Anche gli Stati sono uguali di fronte alla legge cui devono sottostare e rispondere. Fornari ipotizza che si possa costituire un’istituzione sovranazionale che, di fronte al pericolo di distruzione totale, aiuti l’umanità a mantenere la pace, nuovo simbolo materno, contenitore nel quale i nostri oggetti d’amore possano vivere.
Egli immagina una istituzione che funzioni come terapia per impedire che la messa in crisi della guerra esponga alla dispersione nell’individuale, all’anarchia assoluta, alla desocializzazione, ma anche e soprattutto al pericolo di cadere negli incubi del terrificante interno, e la chiama Istituzione Omega.
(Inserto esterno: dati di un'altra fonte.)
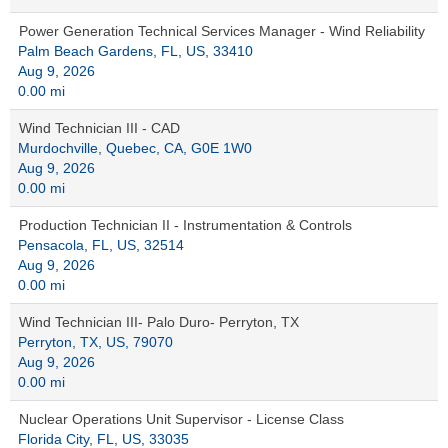
Power Generation Technical Services Manager - Wind Reliability
Palm Beach Gardens, FL, US, 33410
Aug 9, 2026
0.00 mi
Wind Technician III - CAD
Murdochville, Quebec, CA, G0E 1W0
Aug 9, 2026
0.00 mi
Production Technician II - Instrumentation & Controls
Pensacola, FL, US, 32514
Aug 9, 2026
0.00 mi
Wind Technician III- Palo Duro- Perryton, TX
Perryton, TX, US, 79070
Aug 9, 2026
0.00 mi
Nuclear Operations Unit Supervisor - License Class
Florida City, FL, US, 33035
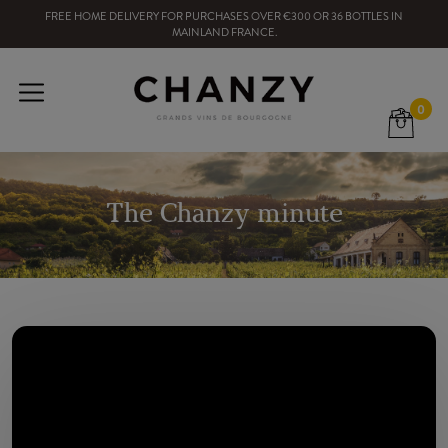
FREE HOME DELIVERY
FOR PURCHASES OVER
€300
OR
36
BOTTLES
IN
MAINLAND FRANCE
.
0
The Chanzy minute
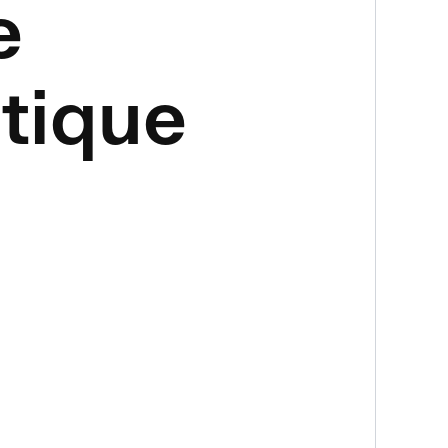
e
tique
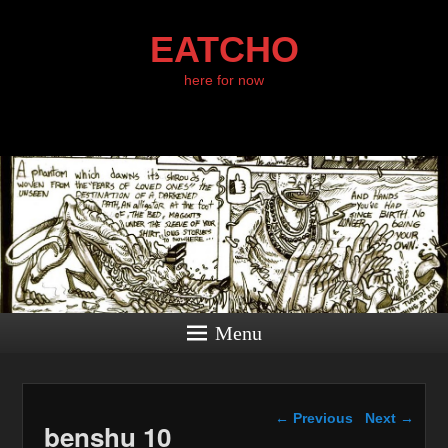
EATCHO
here for now
Menu
Image navigation
← Previous
Next →
benshu 10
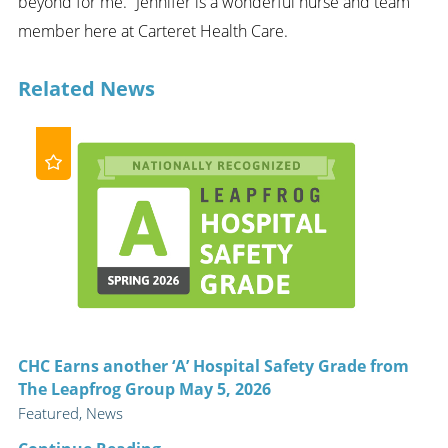
beyond for me.” Jennifer is a wonderful nurse and team
member here at Carteret Health Care.
Related News
CHC Earns another ‘A’ Hospital Safety Grade from
The Leapfrog Group May 5, 2026
Featured, News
Essa, a differenza dello Stato sovrano, basato sulla necessità di esportare la morte, sarebbe basata sulla elaborazione autentica del lutto e avrebbe il compito di aiutare ciascuno, come membro della società civile, a sentirsi in grado di tollerare la sofferenza, fiducioso nelle proprie capacità riparative, convinto della forza insita nella competenza affettiva di cui l’uomo è naturalmente dotato fin dalla nascita.
Fare la pace con la morte propria e con la morte insita nella vita, nostra grande madre, vuole allora dire poterla lasciare alle proprie spalle, proprio come avviene alla nascita, dopo il travaglio, quando la funzione paterna la bonifica, simbolizza il presente e indica il futuro in funzione della vita. Di fronte a ogni novità che, se è veramente tale e si protende sul totalmente ignoto, non può essere priva di angoscia, non sarà più necessario esportare il pericolo e la morte in un altrove, facendo la guerra.
Il cambiamento, dal più impercettibile a quello più catastrofico, potrà infatti essere letto come un travaglio e un nascere a nuova vita, lasciandosi la morte alle spalle.
I singoli ed i gruppi, consapevoli della natura mortale propria e dell’intero creato, potranno allora adoperarsi, in un ritrovata dimensione di collaborazione fraterna, per la salvaguardia della vita propria e della specie e sapranno costruire istituzioni storiche che tendano a rendere possibile la vita, accettando di portarla avanti e di conoscerla, senza pretendere di saperne svelare il mistero.